PRETTY JANE AND THE VIPER OF KIDBROOKE LANE

A True Story of Victorian Law and Disorder: The First Unsolved Murder of the Victorian Age

by Paul Thomas Murphy

Pub Date: April 11th, 2016
ISBN: 978-1-60598-982-2
Publisher: Pegasus

Murphy (Interdisciplinary Writing/Univ. of Colorado; Shooting Victoria: Madness, Mayhem, and the Rebirth of the British Monarchy, 2013) exposes the inequities of British justice in the 1871 case of Jane Clouson, who was “found attacked and horribly disfigured on a quiet country lane outside of Greenwich.”

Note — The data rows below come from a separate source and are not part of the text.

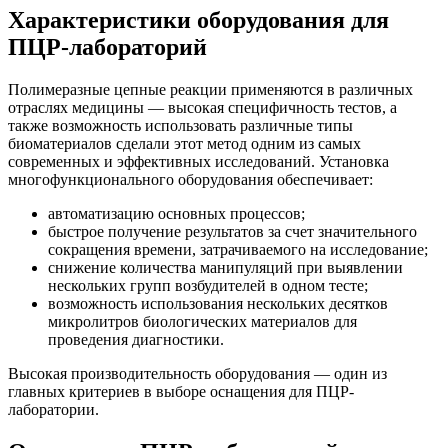
Характеристики оборудования для
ПЦР-лабораторий
Полимеразные цепные реакции применяются в различных
отраслях медицины — высокая специфичность тестов, а
также возможность использовать различные типы
биоматериалов сделали этот метод одним из самых
современных и эффективных исследований. Установка
многофункционального оборудования обеспечивает:
автоматизацию основных процессов;
быстрое получение результатов за счет значительного
сокращения времени, затрачиваемого на исследование;
снижение количества манипуляций при выявлении
нескольких групп возбудителей в одном тесте;
возможность использования нескольких десятков
микролитров биологических материалов для
проведения диагностики.
Высокая производительность оборудования — один из
главных критериев в выборе оснащения для ПЦР-
лаборатории.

Using a hammer, the culprit struck the teenage victim up to 15 times, crushing her skull and brutalizing her face. The author outlines an intriguing story of police who were overly sure of the man they arrested for the murder. After the girl, two months’ pregnant, was identified by her family, the investigation led to the home of Ebenezer Pook, where she had been employed as a maid. Satisfied that Pook’s son, Edmund, was the guilty party, despite his uncanny calmness and denial, the police arrested him. However, they made a number of mistakes, jumping the gun and neglecting to give the customary caution against self-incrimination. Edmund consistently denied anything to do with that “dirty girl,” and his imperturbability continued through hearings in front of the magistrate at Greenwich, the inquest, and his trial. At the trial, Judge William Bovill, who seemed to be clearly in favor of the defendant, refused the admission of what was termed “hearsay.” That evidence—plus Jane’s statements to two people naming the baby’s father and claiming she was planning to go away with him on the day of the murder—could have completed the case. The defendant’s clothing was spotted with blood, though it could only be identified as mammalian. The author’s strong knowledge of Victorian culture helps him clearly describe the class conflict this case aroused. The trial and its aftermath demonstrate how class differences doomed those at the lower end.

Victorian murder mysteries are usually entertaining. Even without a Sherlock, this highly readable story still shows the cleverness of the police and the frustrations of prosecutors.